In five peri-urban communities, the Ghana WASH Project is working alongside WaterHealth International to provide surface water kiosks to increase access to safe water sources. This team effort to provide access to safe, potable water access is thanks to a larger partnership between USAID and The Coca-Cola Company, known as the Water and Development Alliance (WADA).
The provision of surface water kiosks, known as WaterHealth Centers, addresses these large communities’ basic need for improved drinking water access and quality, with the goal of decreasing the occurrence of waterborne diseases. WaterHealth already has a strong history of successful market-oriented water interventions at the community level in Ghana, with six previously existing water kiosks installed across Ga West Municipality (Greater Accra Region) and South Dayi District (Volta Region).

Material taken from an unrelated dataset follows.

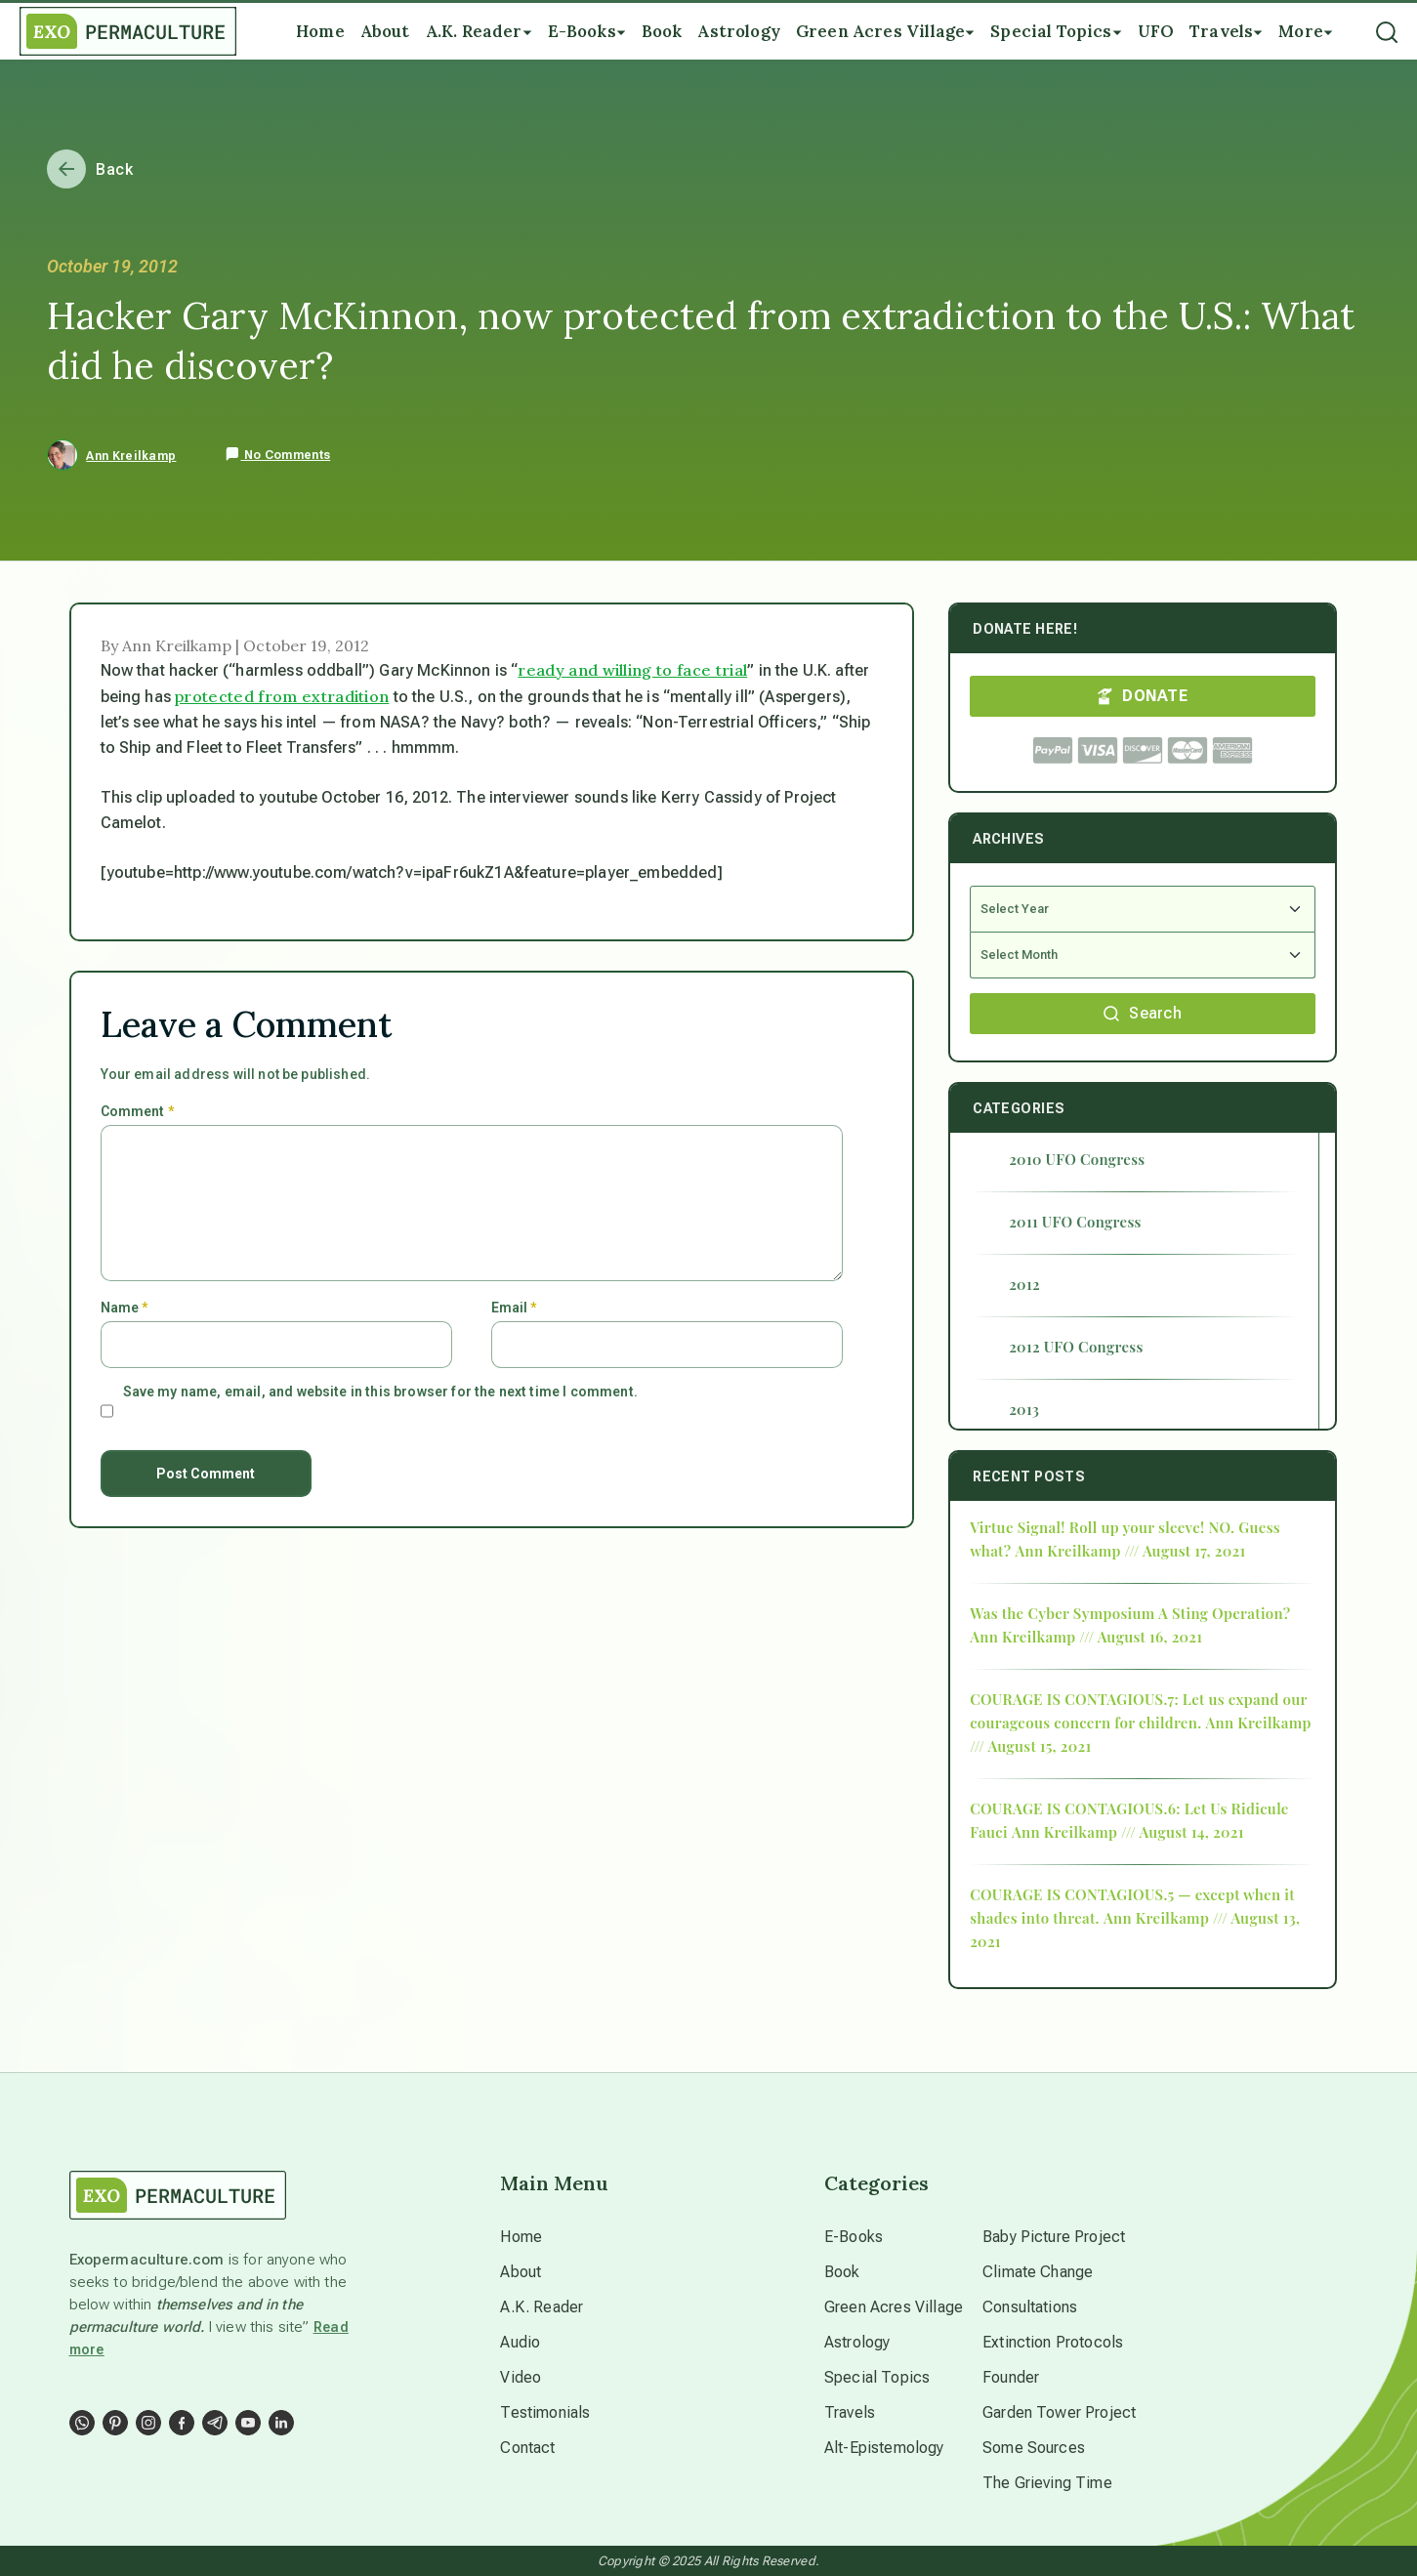 Image resolution: width=1417 pixels, height=2576 pixels. What do you see at coordinates (1130, 1613) in the screenshot?
I see `Was the Cyber Symposium A Sting Operation?` at bounding box center [1130, 1613].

For each and every water kiosk, the Community Water and Sanitation Agency (CWSA) of Ghana conducts due diligence on existing facilities, its technologies, operations, and has formally certified WHG’s approach as an appropriate intervention.
How It Works
In each community, the surface water kiosk has the capacity to produce 65,000 liters/day of treated water. In the treatment process, raw water is pumped from nearby water sources, such as rivers, and treated to ensure the highest water quality standards. Water is purified using a combination of sedimentation and pre‐filtration (using sand, activated carbon, micron filters), disinfected using both Ultra Violet technology and chlorination, and stored in five 1,000-litre tanks and a 20,000-liter tank to ensure availability during peak rush hours is met. Water is also distributed via pump to two vantage points, each resourced with a 10,000 liter treated water storage tank.

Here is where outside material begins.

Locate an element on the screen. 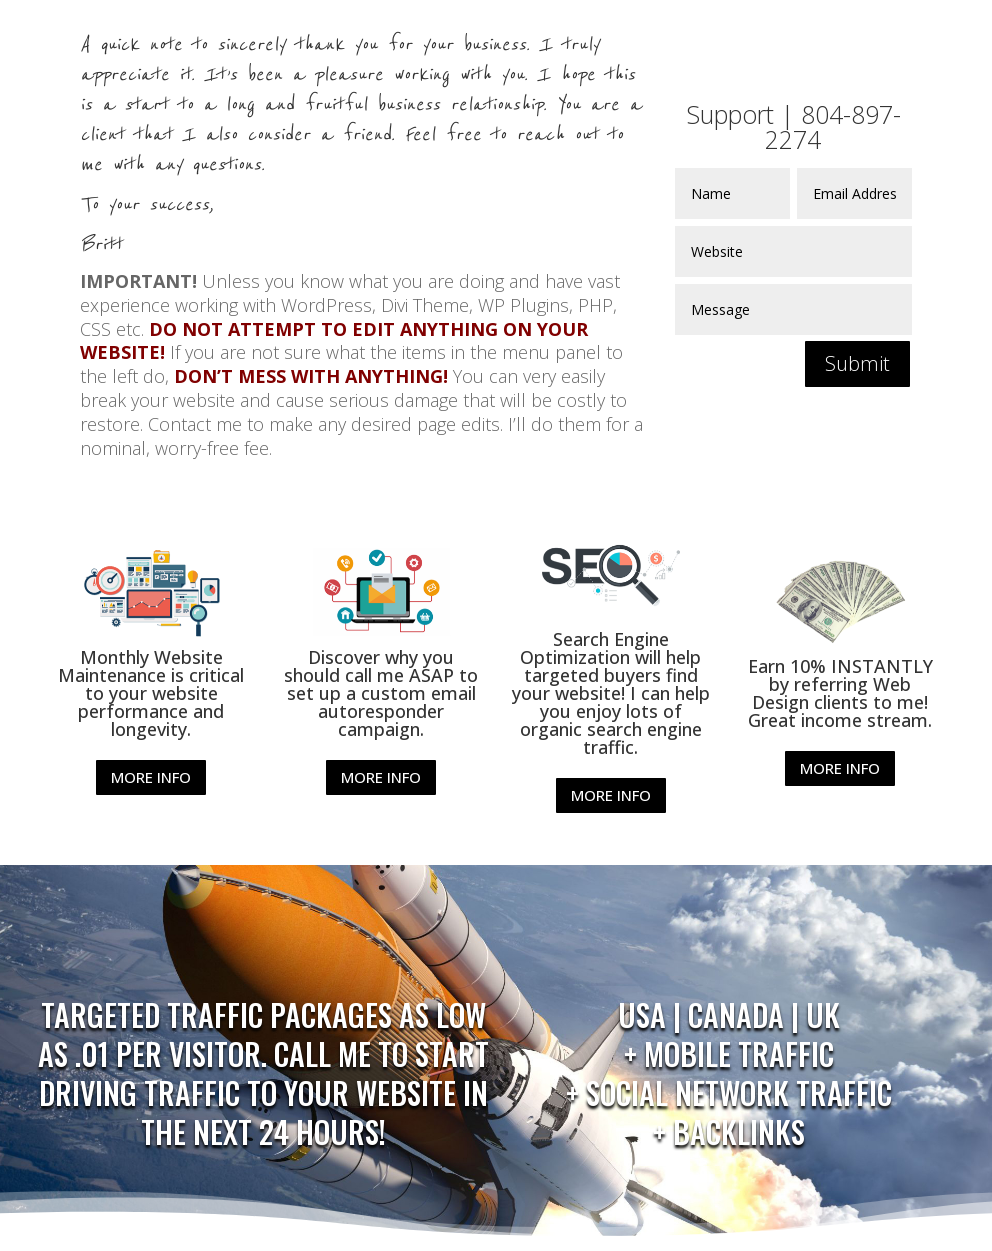 This screenshot has width=992, height=1251. MORE INFO is located at coordinates (151, 777).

For its operations as part of the Ghana WASH Project, WaterHealth has installed a surface water kiosk in two communities in Ga West: Manhean and Nsakina. Three surface water kiosks have been installed in Volta Region: in the communities of Dambai and Asukawkaw, located in Krachi East District; and in Tapa Abotoase, located in Biakoye District. The objective of these interventions is to provide a long-term source of clean drinking water to these communities and significantly reduce cases of waterborne diseases such as cholera, typhoid, diarrhea, guinea worm and buruli ulcer. In many cases, these surface water kiosks have been serviceable for up to 10 years.

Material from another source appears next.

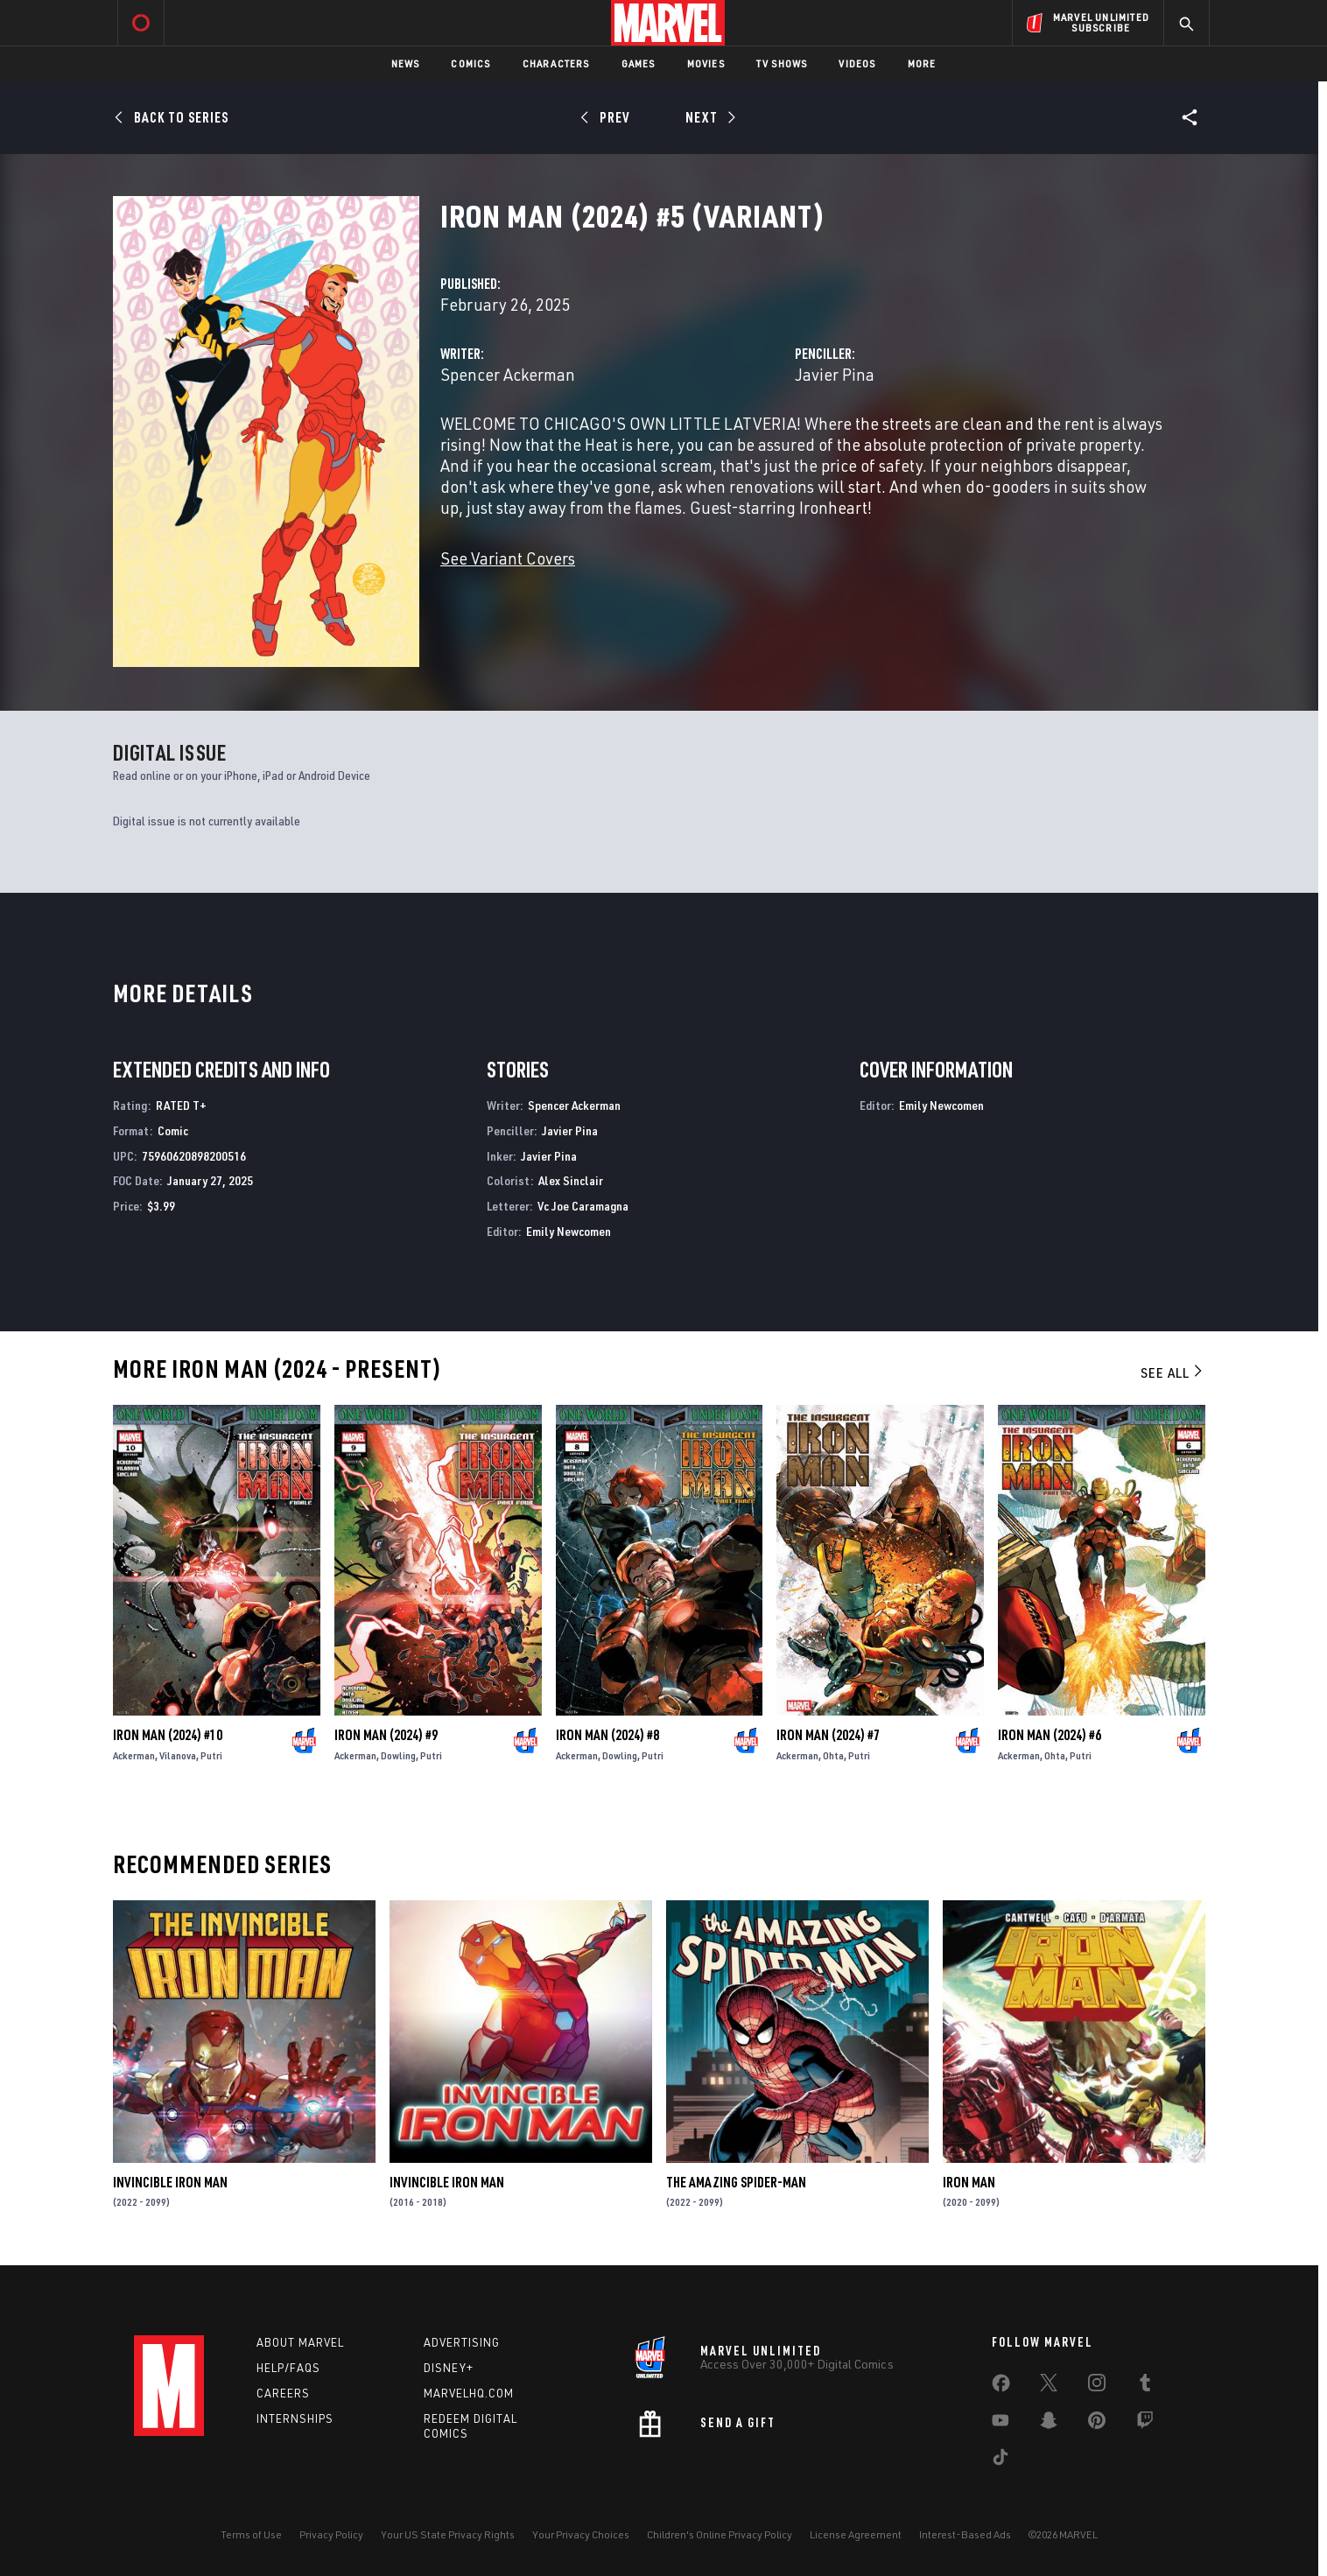 Image resolution: width=1327 pixels, height=2576 pixels. What do you see at coordinates (405, 63) in the screenshot?
I see `News` at bounding box center [405, 63].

Linking Water, Sanitation and Hygiene
In addition to the provision of these surface water kiosks, the Ghana WASH Project is providing community capacity building and additional sanitation interventions, with the intent of providing a holistic approach to improving communities’ water, sanitation and hygiene status. In each of these communities, the project identifies and support water and sanitation development boards, who after 7-10 years, will take the lead on managing the surface water kiosks. This strategy is part of the project’s overall approach to strengthen community leadership and engender positive behavior change to support provided facilities.